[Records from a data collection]
-*-
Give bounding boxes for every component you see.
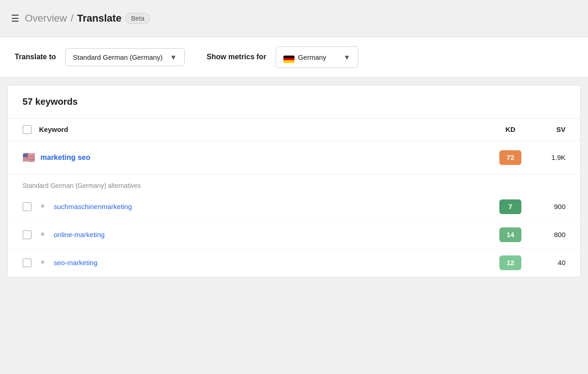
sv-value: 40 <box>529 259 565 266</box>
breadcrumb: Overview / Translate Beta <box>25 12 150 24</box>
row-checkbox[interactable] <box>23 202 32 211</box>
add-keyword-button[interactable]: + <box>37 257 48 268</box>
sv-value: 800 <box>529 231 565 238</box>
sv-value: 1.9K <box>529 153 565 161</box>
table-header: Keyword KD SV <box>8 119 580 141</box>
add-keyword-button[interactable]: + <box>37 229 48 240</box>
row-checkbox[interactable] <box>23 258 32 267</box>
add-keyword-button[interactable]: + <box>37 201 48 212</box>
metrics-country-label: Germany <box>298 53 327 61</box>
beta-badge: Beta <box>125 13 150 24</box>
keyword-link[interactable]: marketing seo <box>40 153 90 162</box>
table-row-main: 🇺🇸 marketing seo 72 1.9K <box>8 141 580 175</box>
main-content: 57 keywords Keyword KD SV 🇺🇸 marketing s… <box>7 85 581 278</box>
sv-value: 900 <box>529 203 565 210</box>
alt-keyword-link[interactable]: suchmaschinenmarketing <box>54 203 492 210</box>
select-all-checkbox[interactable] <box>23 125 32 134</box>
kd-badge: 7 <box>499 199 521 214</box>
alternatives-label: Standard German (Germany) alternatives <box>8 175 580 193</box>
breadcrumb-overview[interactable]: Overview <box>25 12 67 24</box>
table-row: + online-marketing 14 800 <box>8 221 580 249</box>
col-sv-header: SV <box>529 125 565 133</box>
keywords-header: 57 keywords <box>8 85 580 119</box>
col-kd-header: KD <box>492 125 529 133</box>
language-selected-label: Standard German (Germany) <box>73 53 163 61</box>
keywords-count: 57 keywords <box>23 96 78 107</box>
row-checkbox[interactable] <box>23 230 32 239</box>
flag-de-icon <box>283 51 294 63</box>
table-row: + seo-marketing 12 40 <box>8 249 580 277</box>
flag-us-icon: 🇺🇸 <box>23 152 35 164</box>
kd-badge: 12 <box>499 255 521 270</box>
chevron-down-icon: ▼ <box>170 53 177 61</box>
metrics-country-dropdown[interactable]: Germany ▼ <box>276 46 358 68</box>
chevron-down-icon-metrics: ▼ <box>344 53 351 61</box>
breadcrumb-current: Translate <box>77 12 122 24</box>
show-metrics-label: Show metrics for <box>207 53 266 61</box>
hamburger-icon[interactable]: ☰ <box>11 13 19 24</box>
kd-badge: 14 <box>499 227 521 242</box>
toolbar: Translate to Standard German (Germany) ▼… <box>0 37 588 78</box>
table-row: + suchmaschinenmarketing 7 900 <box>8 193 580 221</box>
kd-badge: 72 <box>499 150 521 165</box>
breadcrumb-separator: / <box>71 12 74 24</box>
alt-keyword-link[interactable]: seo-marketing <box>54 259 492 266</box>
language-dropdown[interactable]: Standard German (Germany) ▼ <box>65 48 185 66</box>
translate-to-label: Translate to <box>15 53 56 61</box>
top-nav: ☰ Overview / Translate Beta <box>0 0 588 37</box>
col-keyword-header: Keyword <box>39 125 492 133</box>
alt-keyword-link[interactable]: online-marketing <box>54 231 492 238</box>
-*-
Assigned task
With the pictures set aside, please write out all of the records above exactly.

Solution
Give bounding boxes for every component you see.
sv-value: 40 <box>529 259 565 266</box>
breadcrumb: Overview / Translate Beta <box>25 12 150 24</box>
row-checkbox[interactable] <box>23 202 32 211</box>
add-keyword-button[interactable]: + <box>37 257 48 268</box>
sv-value: 800 <box>529 231 565 238</box>
sv-value: 1.9K <box>529 153 565 161</box>
table-header: Keyword KD SV <box>8 119 580 141</box>
add-keyword-button[interactable]: + <box>37 229 48 240</box>
row-checkbox[interactable] <box>23 258 32 267</box>
add-keyword-button[interactable]: + <box>37 201 48 212</box>
metrics-country-label: Germany <box>298 53 327 61</box>
beta-badge: Beta <box>125 13 150 24</box>
keyword-link[interactable]: marketing seo <box>40 153 90 162</box>
table-row-main: 🇺🇸 marketing seo 72 1.9K <box>8 141 580 175</box>
main-content: 57 keywords Keyword KD SV 🇺🇸 marketing s… <box>7 85 581 278</box>
sv-value: 900 <box>529 203 565 210</box>
alt-keyword-link[interactable]: suchmaschinenmarketing <box>54 203 492 210</box>
select-all-checkbox[interactable] <box>23 125 32 134</box>
kd-badge: 7 <box>499 199 521 214</box>
alternatives-label: Standard German (Germany) alternatives <box>8 175 580 193</box>
breadcrumb-overview[interactable]: Overview <box>25 12 67 24</box>
table-row: + online-marketing 14 800 <box>8 221 580 249</box>
col-sv-header: SV <box>529 125 565 133</box>
keywords-header: 57 keywords <box>8 85 580 119</box>
col-kd-header: KD <box>492 125 529 133</box>
language-selected-label: Standard German (Germany) <box>73 53 163 61</box>
keywords-count: 57 keywords <box>23 96 78 107</box>
row-checkbox[interactable] <box>23 230 32 239</box>
flag-de-icon <box>283 51 294 63</box>
table-row: + seo-marketing 12 40 <box>8 249 580 277</box>
flag-us-icon: 🇺🇸 <box>23 152 35 164</box>
kd-badge: 12 <box>499 255 521 270</box>
chevron-down-icon: ▼ <box>170 53 177 61</box>
metrics-country-dropdown[interactable]: Germany ▼ <box>276 46 358 68</box>
chevron-down-icon-metrics: ▼ <box>344 53 351 61</box>
breadcrumb-current: Translate <box>77 12 122 24</box>
show-metrics-label: Show metrics for <box>207 53 266 61</box>
hamburger-icon[interactable]: ☰ <box>11 13 19 24</box>
kd-badge: 14 <box>499 227 521 242</box>
toolbar: Translate to Standard German (Germany) ▼… <box>0 37 588 78</box>
table-row: + suchmaschinenmarketing 7 900 <box>8 193 580 221</box>
kd-badge: 72 <box>499 150 521 165</box>
breadcrumb-separator: / <box>71 12 74 24</box>
alt-keyword-link[interactable]: seo-marketing <box>54 259 492 266</box>
language-dropdown[interactable]: Standard German (Germany) ▼ <box>65 48 185 66</box>
translate-to-label: Translate to <box>15 53 56 61</box>
top-nav: ☰ Overview / Translate Beta <box>0 0 588 37</box>
col-keyword-header: Keyword <box>39 125 492 133</box>
alt-keyword-link[interactable]: online-marketing <box>54 231 492 238</box>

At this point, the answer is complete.